Records shown section start

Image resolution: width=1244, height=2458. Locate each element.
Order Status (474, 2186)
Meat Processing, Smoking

Records shown section end
Records shown section start

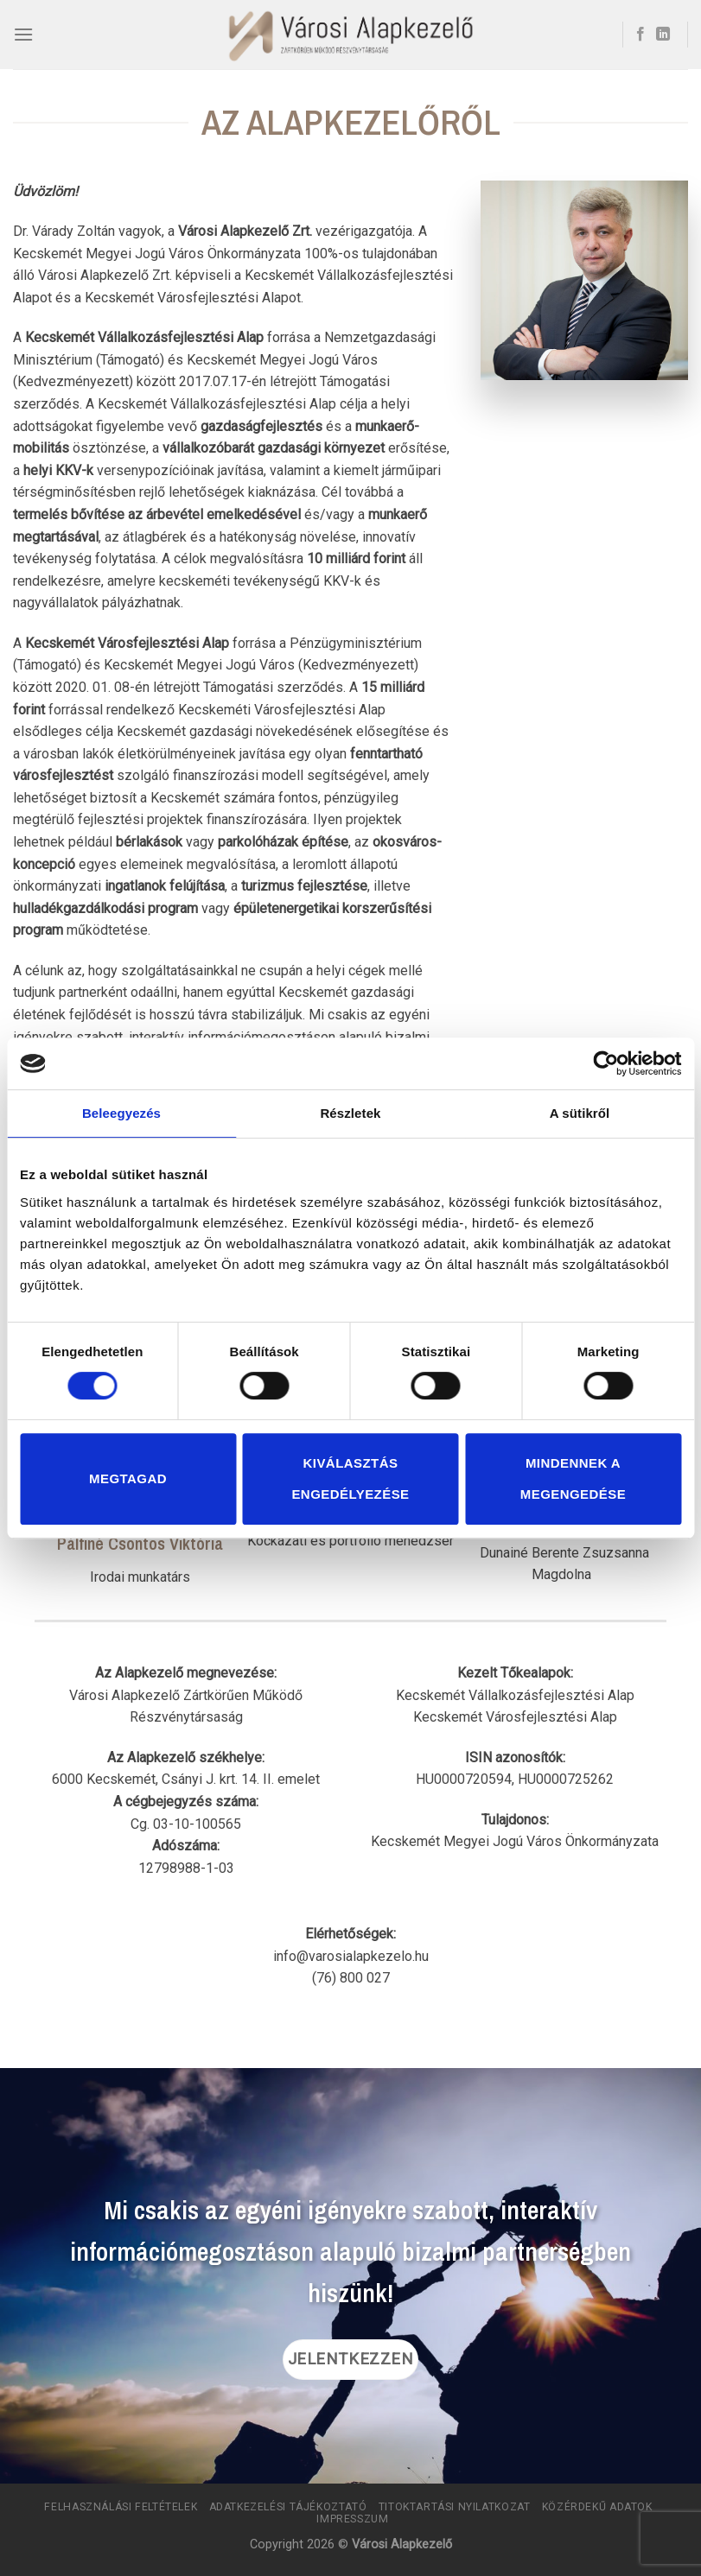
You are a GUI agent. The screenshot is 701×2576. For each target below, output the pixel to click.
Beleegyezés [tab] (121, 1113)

Records shown section end

(Goal of the exercise) Please copy, exactly and with nothing else, the lines above beginning at the line that has "Image resolution: width=1244, height=2458." and ending with the line that has "Meat Processing, Smoking".

(Response to the exercise)
Image resolution: width=1244, height=2458. Locate each element.
Order Status (474, 2186)
Meat Processing, Smoking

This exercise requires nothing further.